On a Wednesday afternoon from 11 a.m. to 3 p.m., you will find many tents and activities on the Zell B. Miller Learning Center South Lawn creating the UGA Farmers Market. Some of the featured produce at the market include tomato plants, carrots, sweet potatoes, kale, turnips, and more. Slowly, interested bystanders begin to walk over, ask questions and enjoy the community.

Farmers Market Friends is a new organization on the campus of the University of Georgia with the goal of alleviating food insecurity in Athens. Through the assistance of the Athens Farmers Market, this organization is responsible for starting UGA’s first farmers market on campus.

Co-presidents and founders of the organization Abraham Lebos and Reese Macmillan applied for a $5,000 sustainability grant through the UGA Office of Sustainability to start the market. 

“Me and Reese formulated this idea with Sarah to start a UGA club that could draw on the ideas of pre-med students interested in the health aspect of local food, design students who could get the message out that way all across the board,” said Lebos. “That way interdisciplinary to work towards the united goal of local food and supporting the local economy for the personal and community health benefit.”

 Why It’s Newsworthy: Athens-Clarke County is one of the poorest counties in Georgia and experiences a high level of food insecurity. Organizations such as Farmers Market Friends offer a solution to make a tangible impact in the local community. 

 

Food Insecurity in Athens

Athens-Clarke County is one of Georgia’s poorest counties. Even though there have been many efforts to address this from the national, state, and local levels, one in five Clarke County residents are food insecure according to Feeding America. Macmillan said the lack of UGA students efforts to help with alleviation plays a major role.

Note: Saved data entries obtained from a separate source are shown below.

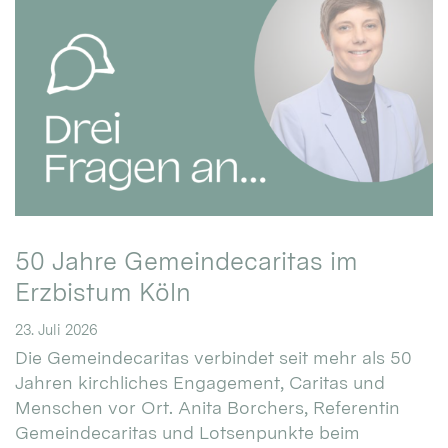
50 Jahre Gemeindecaritas im
Erzbistum Köln
23. Juli 2026
Die Gemeindecaritas verbindet seit mehr als 50
Jahren kirchliches Engagement, Caritas und
Menschen vor Ort. Anita Borchers, Referentin
Gemeindecaritas und Lotsenpunkte beim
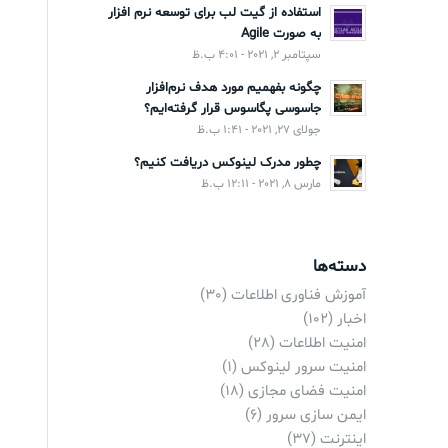
استفاده از گیت لب برای توسعه نرم افزار
به صورت Agile
سپتامبر 2, 2021 - 4:01 ب.ظ
چگونه بفهمیم مورد هدف نرم‌افزار
جاسوسی پگاسوس قرار گرفته‌ایم؟
جولای 27, 2021 - 1:41 ب.ظ
چطور مدرک لینوکس دریافت کنیم؟
مارس 8, 2021 - 12:11 ب.ظ
دسته‌ها
آموزش فناوری اطلاعات
(30)
اخبار
(102)
امنیت اطلاعات
(28)
امنیت سرور لینوکس
(1)
امنیت فضای مجازی
(18)
ایمن سازی سرور
(6)
اینترنت
(37)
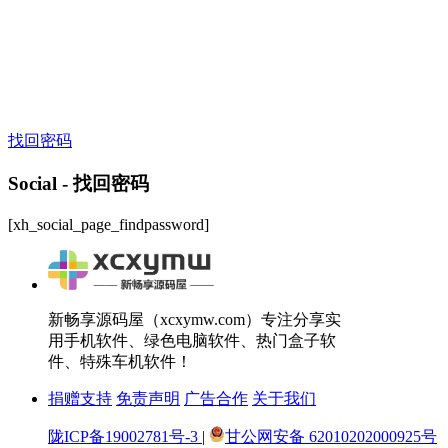
找回密码
Social - 找回密码
[xh_social_page_findpassword]
新畅享源码屋（xcxymw.com）专注分享实
用手机软件、绿色电脑软件、热门盒子软
件、特殊车机软件！
捐赠支持
免责声明
广告合作
关于我们
陇ICP备19002781号-3
|
甘公网安备 62010202000925号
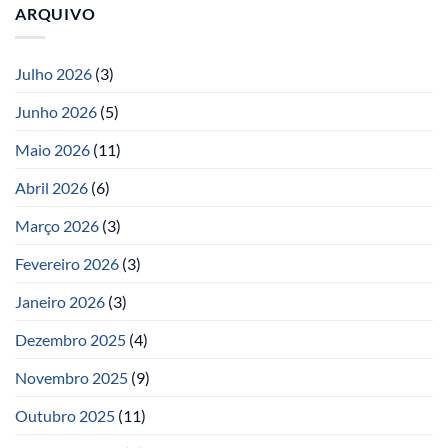
ARQUIVO
Julho 2026
(3)
Junho 2026
(5)
Maio 2026
(11)
Abril 2026
(6)
Março 2026
(3)
Fevereiro 2026
(3)
Janeiro 2026
(3)
Dezembro 2025
(4)
Novembro 2025
(9)
Outubro 2025
(11)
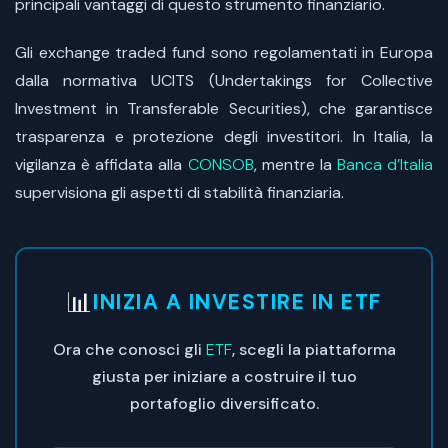
principali vantaggi di questo strumento finanziario.
Gli exchange traded fund sono regolamentati in Europa
dalla normativa UCITS (Undertakings for Collective
Investment in Transferable Securities), che garantisce
trasparenza e protezione degli investitori. In Italia, la
vigilanza è affidata alla
CONSOB
, mentre la
Banca d’Italia
supervisiona gli aspetti di stabilità finanziaria.
📊
INIZIA A INVESTIRE IN ETF
Ora che conosci gli
ETF
, scegli la piattaforma
giusta per iniziare a costruire il tuo
portafoglio diversificato.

“Athens obviously is a big one [food desert], and there’s minimal access to fresh and affordable produce,” Macmillan said. “Students are where a lot of the Athens resources are going to, so if we can fully engage the UGA community in local food systems, then it will have a resonating effect throughout the entire community.”

Source: https://map.feedingamerica.org (Infographic/Jayla Johnson)

A Day At The Market

Along with the sale of fruits and vegetables, there is music, cooking demonstrations from UGA dining services, art on display, and the opportunity to participate in art projects with students from the Lamar Dodd School of Art. To incentivize students to attend the market and buy produce, dining services coordinated with the market to accept Paw Points, tax-free money for meal plan participants to make purchases with certain vendors on campus.

Patrons of the University of Georgia Farmers Market on March 10, 2021 participated in a sustainability activity using grocery store bags as crochet materials to make baskets. (Photo/Jayla Johnson)

After asking what makes the UGA Farmers Market unique, many say it’s the convenience of the market that they enjoy most.

“It’s good for some students who don’t feel comfortable riding the bus to the Wednesday Athens Farmers Market,” says a farmers market patron. “Especially with this going to the Farm Rx program, it’s just good all around.” 

How the Program Works

The produce provided at the UGA farmers market is purchased from local farmers in the Athens area. These items are sold at a whole price, and all proceeds are given to the Athens Farmers Market’s “Food As Real Medicine Rx Program,” which also has the goal of addressing local food insecurity and using healthy foods as medicine.

Also known as Farm Rx, the Athens Farmers Market in conjunction with local healthcare providers work to prescribe healthy foods to patients with chronic, diet-related illnesses. According to the American Diabetes Association in 2017, diagnosed diabetes cost $237 billion in direct health care, and one way to prevent this is creating access to healthy eating.

Once a doctor prescribes the healthy food for the program, these prescriptions can be redeemed at the Athens Farmers Market. Providers and partners with the program include Envision Athens, St. Mary’s Hospital, Piedmont Athens Regional, SNAP Ed at UGA, the UGA Department of Crop and Soil Sciences, UGA College of Public Health and the UGA Office of Sustainability.

How the Program Has Helped So Far and Potential Challenges

The Farmers Market Has been open since the beginning of March 2021 and raised $1,200 so far. All of the proceeds will be donated at the end of the season. Lebos said Farmers Market Friends was offered the opportunity to donate significant amounts of produce to Concrete Jungle, which gives the donation to crisis centers/food banks in Athens.

Brittany Rogers, a pediatric nurse practitioner for Athens Neighborhood Health Center, said the program has the potential to address many health issues in the community, but it must overcome a few limitations to be the most effective.

“The limitation would be helping people cook the food the way that they like,” said Rodgers. “You might have a number of things from the farmers market that you might not know much about. Helping provide ways for those people to use the food in the ways they like them to and learn how to cook them in healthy ways is the next step.”

Jayla Johnson is a senior majoring in journalism in the Grady College of Journalism and Mass Communication at the University of Georgia.